UGAD: Universal Generative AI Detector utilizing Frequency Fingerprints
Inzamamul Alam, Muhammad Shahid Muneer, Simon S. Woo
TL;DR
UGAD tackles the challenge of distinguishing real images from AI-generated fakes by integrating frequency-domain analysis in the YCbCr color space with a novel Radial Integral Operation (RIO) and a Spatial Fourier Unit (SFU) that together extract robust spectral-spatial features. A ResNet152 backbone fuses these features for classification, yielding superior accuracy and AUC across diverse GAN and diffusion-model datasets. Extensive ablations reveal the critical roles of YCbCr preprocessing, split-shift SFU operations, and the combined RIO+SFU pipeline, with practical inference-time feasibility (~400 ms). The approach is demonstrated on a large, heterogeneous dataset and deployed in a live detection system, underscoring its potential for real-world safe-guarding against AI-generated misinformation.
Abstract
In the wake of a fabricated explosion image at the Pentagon, an ability to discern real images from fake counterparts has never been more critical.
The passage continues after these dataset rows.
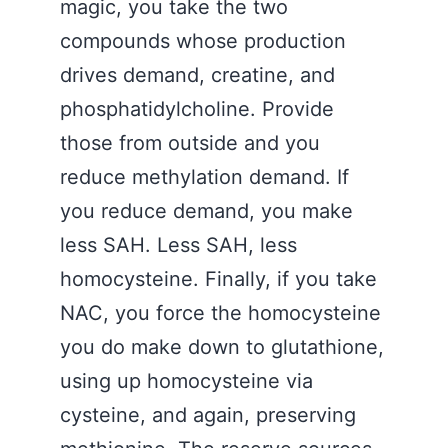
magic, you take the two
compounds whose production
drives demand, creatine, and
phosphatidylcholine. Provide
those from outside and you
reduce methylation demand. If
you reduce demand, you make
less SAH. Less SAH, less
homocysteine. Finally, if you take
NAC, you force the homocysteine
you do make down to glutathione,
using up homocysteine via
cysteine, and again, preserving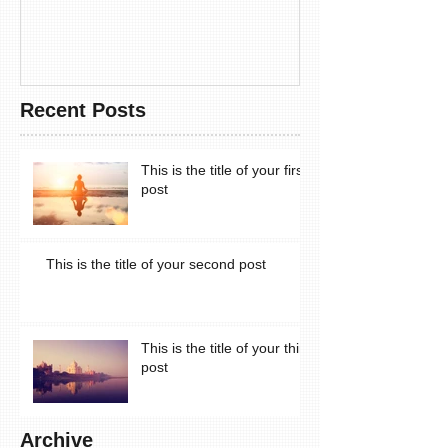
Recent Posts
This is the title of your first
post
This is the title of your second post
This is the title of your third
post
Archive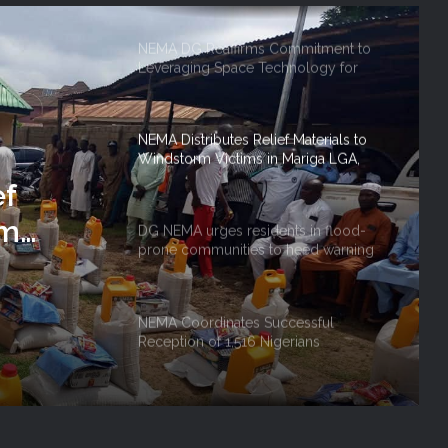
NEMA DG Reaffirms Commitment to
Leveraging Space Technology for
Disaster Management
NEMA Distributes Relief Materials to
Windstorm Victims in Mariga LGA,
Niger State
ef
rm
DG NEMA urges residents in flood-
prone communities to heed warning
 Niger
alerts, relocate to safe locations
NEMA Coordinates Successful
Reception of 1,516 Nigerians
Voluntarily Repatriated from South
Africa
NEMA Holds In-House Emergency
Evacuation Drill to Strengthen Staff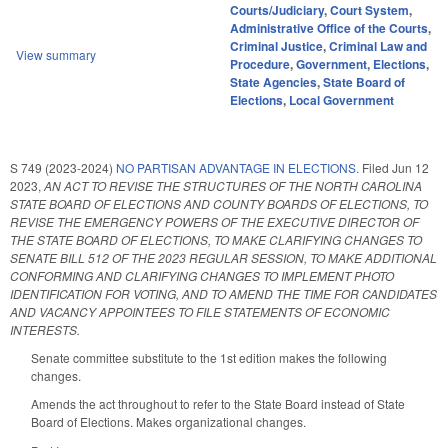
Courts/Judiciary
,
Court System
,
Administrative Office of the Courts
,
Criminal Justice
,
Criminal Law and
View summary
Procedure
,
Government
,
Elections
,
State Agencies
,
State Board of
Elections
,
Local Government
S 749 (2023-2024)
NO PARTISAN ADVANTAGE IN ELECTIONS.
Filed
Jun 12
2023
,
AN ACT TO REVISE THE STRUCTURES OF THE NORTH CAROLINA
STATE BOARD OF ELECTIONS AND COUNTY BOARDS OF ELECTIONS, TO
REVISE THE EMERGENCY POWERS OF THE EXECUTIVE DIRECTOR OF
THE STATE BOARD OF ELECTIONS, TO MAKE CLARIFYING CHANGES TO
SENATE BILL 512 OF THE 2023 REGULAR SESSION, TO MAKE ADDITIONAL
CONFORMING AND CLARIFYING CHANGES TO IMPLEMENT PHOTO
IDENTIFICATION FOR VOTING, AND TO AMEND THE TIME FOR CANDIDATES
AND VACANCY APPOINTEES TO FILE STATEMENTS OF ECONOMIC
INTERESTS.
Senate committee substitute to the 1st edition makes the following
changes.
Amends the act throughout to refer to the State Board instead of State
Board of Elections. Makes organizational changes.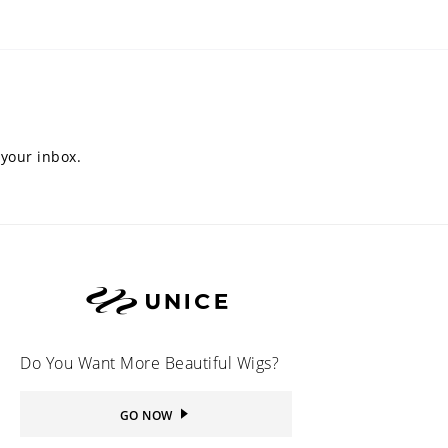
 your inbox.
Do You Want More Beautiful Wigs?
GO NOW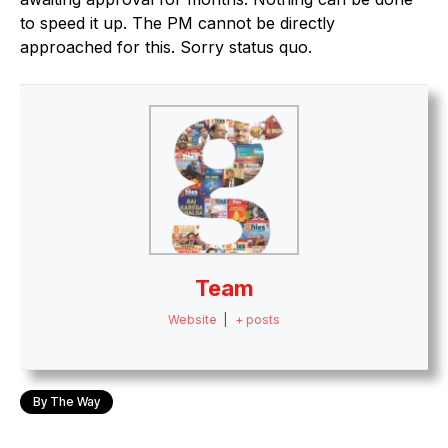
to speed it up. The PM cannot be directly
approached for this. Sorry status quo.
Team
Website
|
+ posts
By The Way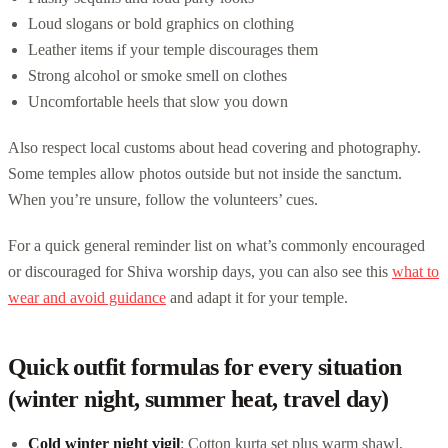
Loud slogans or bold graphics on clothing
Leather items if your temple discourages them
Strong alcohol or smoke smell on clothes
Uncomfortable heels that slow you down
Also respect local customs about head covering and photography.
Some temples allow photos outside but not inside the sanctum.
When you’re unsure, follow the volunteers’ cues.
For a quick general reminder list on what’s commonly encouraged
or discouraged for Shiva worship days, you can also see this
what to
wear and avoid guidance
and adapt it for your temple.
Quick outfit formulas for every situation
(winter night, summer heat, travel day)
Cold winter night vigil
: Cotton kurta set plus warm shawl,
Our study introduces a novel multi-modal approach to detect AI-generated images amidst the proliferation of new generation methods such as Diffusion models. Our method, UGAD, encompasses three key detection steps: First, we transform the RGB images into YCbCr channels and apply an Integral Radial Operation to emphasize salient radial features. Secondly, the Spatial Fourier Extraction operation is used for a spatial shift, utilizing a pre-trained deep learning network for optimal feature extraction. Finally, the deep neural network classification stage processes the data through dense layers using softmax for classification. Our approach significantly enhances the accuracy of differentiating between real and AI-generated images, as evidenced by a 12.64% increase in accuracy and 28.43% increase in AUC compared to existing state-of-the-art methods.